▶ **Your goal**
For each line in the data below that has the word "Milton", copy that line.

▶ **Study material**
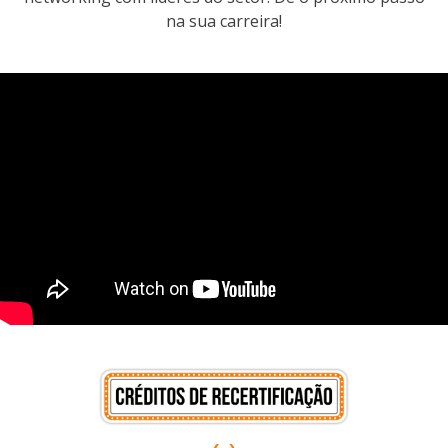
na sua carreira!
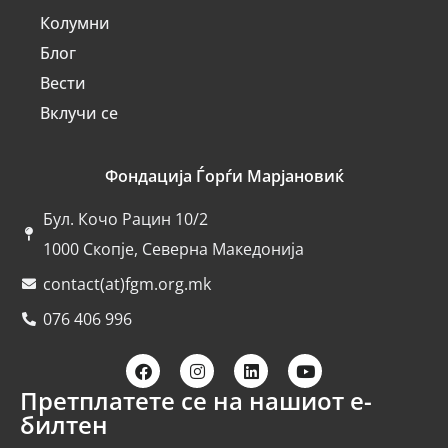
Колумни
Блог
Вести
Вклучи се
Фондација Ѓорѓи Марјановиќ
Бул. Кочо Рацин 10/2
1000 Скопје, Северна Македонија
contact(at)fgm.org.mk
076 406 996
Претплатете се на нашиот е-
билтен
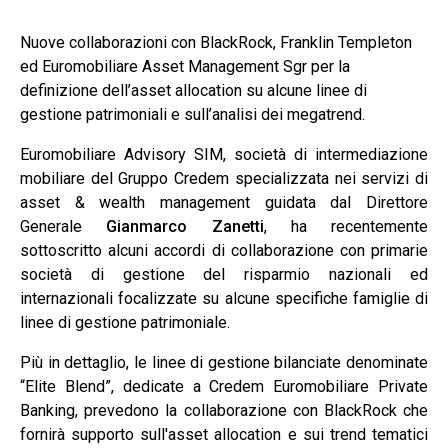
Nuove
collaborazioni
con
BlackRock
,
Franklin Templeton
ed
Euromobiliare Asset Management Sgr
per la
definizione dell’asset allocation su alcune linee di
gestione patrimoniali e sull’analisi dei megatrend.
Euromobiliare Advisory SIM, s
ocietà di intermediazione
mobiliare del Gruppo Credem specializzata nei servizi di
asset & wealth management guidata dal Direttore
Generale
Gianmarco Zanetti
, ha recentemente
sottoscritto alcuni accordi di collaborazione con primarie
società di gestione del risparmio nazionali ed
internazionali focalizzate su alcune specifiche famiglie di
linee di gestione patrimoniale.
Più in dettaglio, le linee di gestione bilanciate denominate
“Elite Blend”, dedicate a Credem Euromobiliare Private
Banking, prevedono la collaborazione con BlackRock che
fornirà supporto sull'asset allocation e sui trend tematici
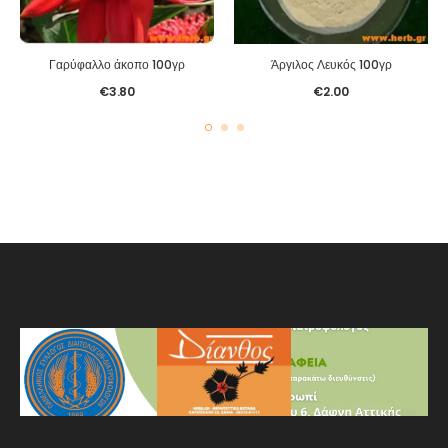
Γαρύφαλλο άκοπο 100γρ
Άργιλος Λευκός 100γρ
€
3.80
€
2.00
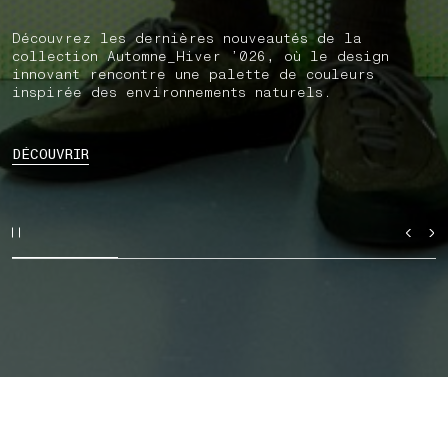
Découvrez les dernières nouveautés de la
collection Automne_Hiver ’026, où le design
innovant rencontre une palette de couleurs
inspirée des environnements naturels.
DÉCOUVRIR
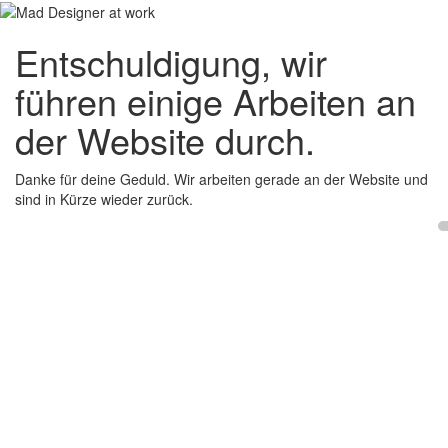
Entschuldigung, wir
führen einige Arbeiten an
der Website durch.
Danke für deine Geduld. Wir arbeiten gerade an der Website und
sind in Kürze wieder zurück.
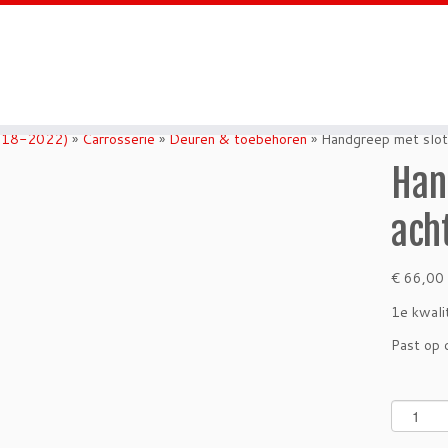
018-2022)
»
Carrosserie
»
Deuren & toebehoren
»
Handgreep met slo
Han
ach
€
66,00
1e kwali
Past op 
H
a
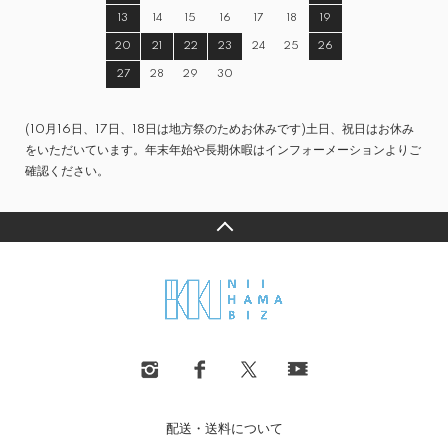
13
14
15
16
17
18
19
20
21
22
23
24
25
26
27
28
29
30
(10月16日、17日、18日は地方祭のためお休みです)土日、祝日はお休み
をいただいています。年末年始や長期休暇はインフォーメーションよりご
確認ください。
配送・送料について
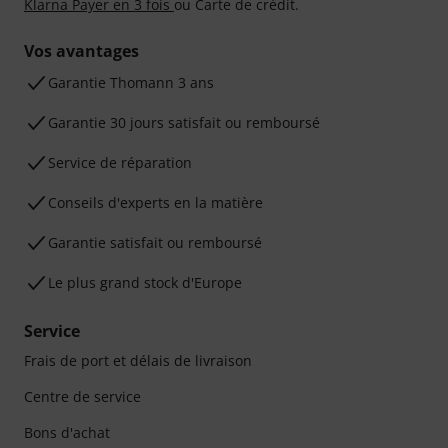
Klarna Payer en 3 fois
ou Carte de crédit.
Vos avantages
Ga­ran­tie Thomann 3 ans
Garantie 30 jours satisfait ou remboursé
Service de réparation
Conseils d'experts en la matière
Garantie satisfait ou remboursé
Le plus grand stock d'Europe
Service
Frais de port et délais de livraison
Centre de service
Bons d'achat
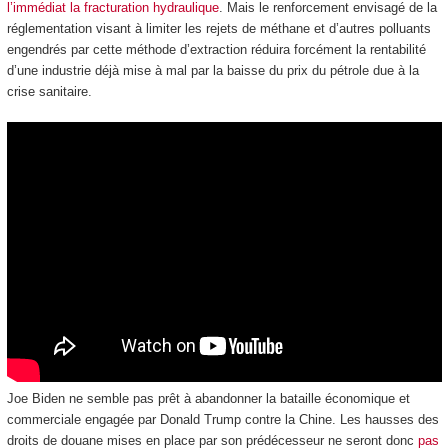
l’immédiat la fracturation hydraulique
. Mais le renforcement envisagé de la
réglementation visant à limiter les rejets de méthane et d’autres polluants
engendrés par cette méthode d’extraction réduira forcément la rentabilité
d’une industrie déjà mise à mal par la baisse du prix du pétrole due à la
crise sanitaire.
Joe Biden ne semble pas prêt à abandonner la bataille économique et
commerciale engagée par Donald Trump contre la Chine. Les hausses des
droits de douane mises en place par son prédécesseur ne seront donc
pas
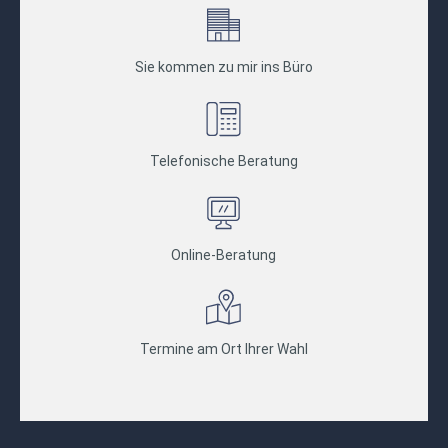
Sie kommen zu mir ins Büro
Telefonische Beratung
Online-Beratung
Termine am Ort Ihrer Wahl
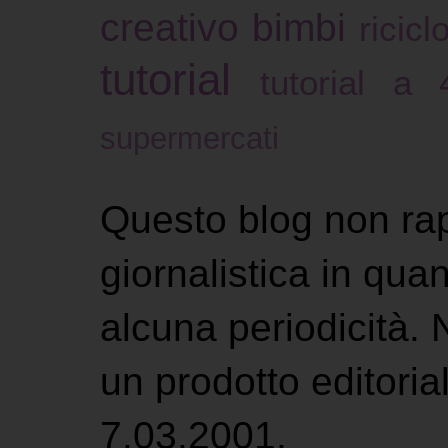
creativo bimbi
ricicl
tutorial
tutorial a
supermercati
Questo blog non ra
giornalistica in qu
alcuna periodicità.
un prodotto editoria
7.03.2001.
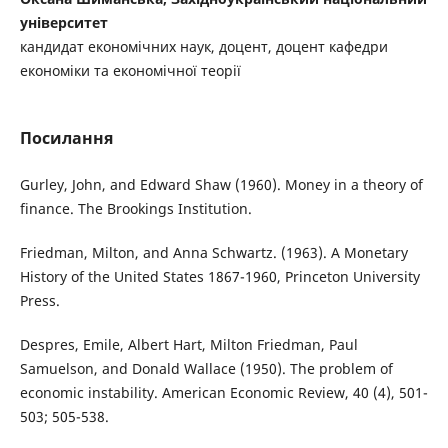
університет
кандидат економічних наук, доцент, доцент кафедри
економіки та економічної теорії
Посилання
Gurley, John, and Edward Shaw (1960). Money in a theory of
finance. The Brookings Institution.
Friedman, Milton, and Anna Schwartz. (1963). A Monetary
History of the United States 1867-1960, Princeton University
Press.
Despres, Emile, Albert Hart, Milton Friedman, Paul
Samuelson, and Donald Wallace (1950). The problem of
economic instability. American Economic Review, 40 (4), 501-
503; 505-538.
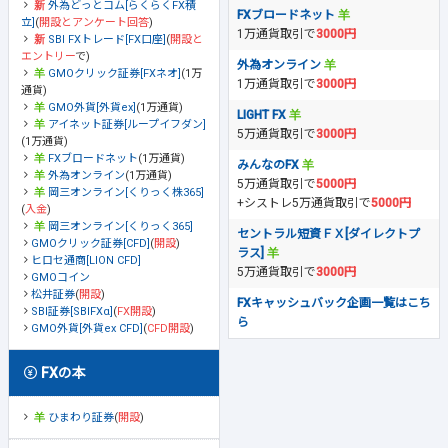
外為どっとコム[らくらくFX積
FXブロードネット
立]
(
開設とアンケート回答
)
1万通貨取引で
3000円
SBI FXトレード[FX口座]
(
開設と
エントリー
で)
外為オンライン
GMOクリック証券[FXネオ]
(1万
1万通貨取引で
3000円
通貨)
GMO外貨[外貨ex]
(1万通貨)
LIGHT FX
アイネット証券[ループイフダン]
5万通貨取引で
3000円
(1万通貨)
FXブロードネット
(1万通貨)
みんなのFX
外為オンライン
(1万通貨)
5万通貨取引で
5000円
岡三オンライン[くりっく株365]
+シストレ5万通貨取引で
5000円
(
入金
)
岡三オンライン[くりっく365]
セントラル短資ＦＸ[ダイレクトプ
GMOクリック証券[CFD]
(
開設
)
ラス]
ヒロセ通商[LION CFD]
5万通貨取引で
3000円
GMOコイン
松井証券
(
開設
)
FXキャッシュバック企画一覧はこち
SBI証券[SBIFXα]
(
FX開設
)
ら
GMO外貨[外貨ex CFD]
(
CFD開設
)
FXの本
ひまわり証券
(
開設
)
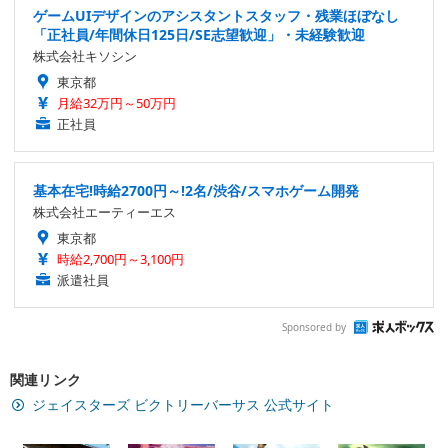
ゲームUIデザインのアシスタントスタッフ・残業ほぼなし
「正社員/年間休日125日/SE志望歓迎」・未経験歓迎
株式会社キソシン
東京都
月給32万円～50万円
正社員
基本在宅!時給2700円～!2名/渋谷/スマホゲーム開発
株式会社エーティーエス
東京都
時給2,700円～3,100円
派遣社員
Sponsored by
関連リンク
ジェイスターズ ビクトリーバーサス 公式サイト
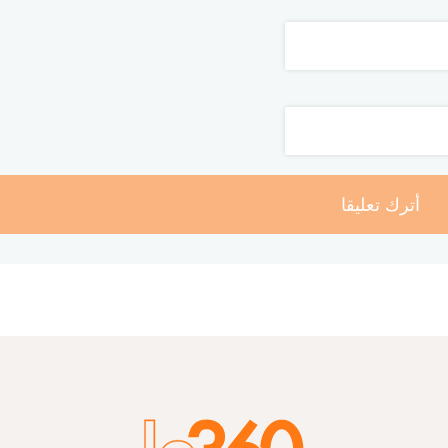
أترك تعليقا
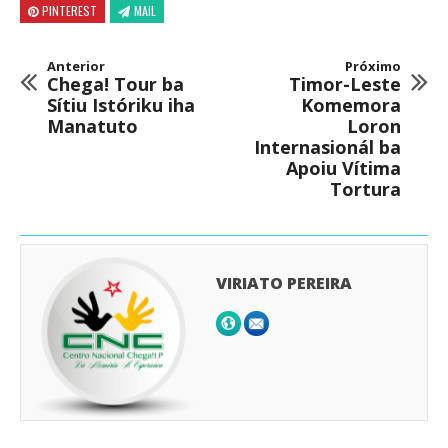
PINTEREST
MAIL
Anterior
Próximo
Chega! Tour ba
Timor-Leste
Sítiu Istóriku iha
Komemora
Manatuto
Loron
Internasionál ba
Apoiu Vítima
Tortura
VIRIATO PEREIRA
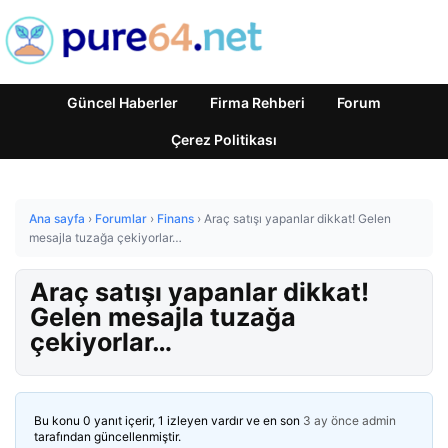
Güncel Haberler
Firma Rehberi
Forum
Çerez Politikası
Ana sayfa
›
Forumlar
›
Finans
›
Araç satışı yapanlar dikkat! Gelen
mesajla tuzağa çekiyorlar…
Araç satışı yapanlar dikkat!
Gelen mesajla tuzağa
çekiyorlar…
Bu konu 0 yanıt içerir, 1 izleyen vardır ve en son
3 ay önce
admin
tarafından güncellenmiştir.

▶ **Solution**
Friedman, Milton, and Anna Schwartz. (1963). A Monetary
Despres, Emile, Albert Hart, Milton Friedman, Paul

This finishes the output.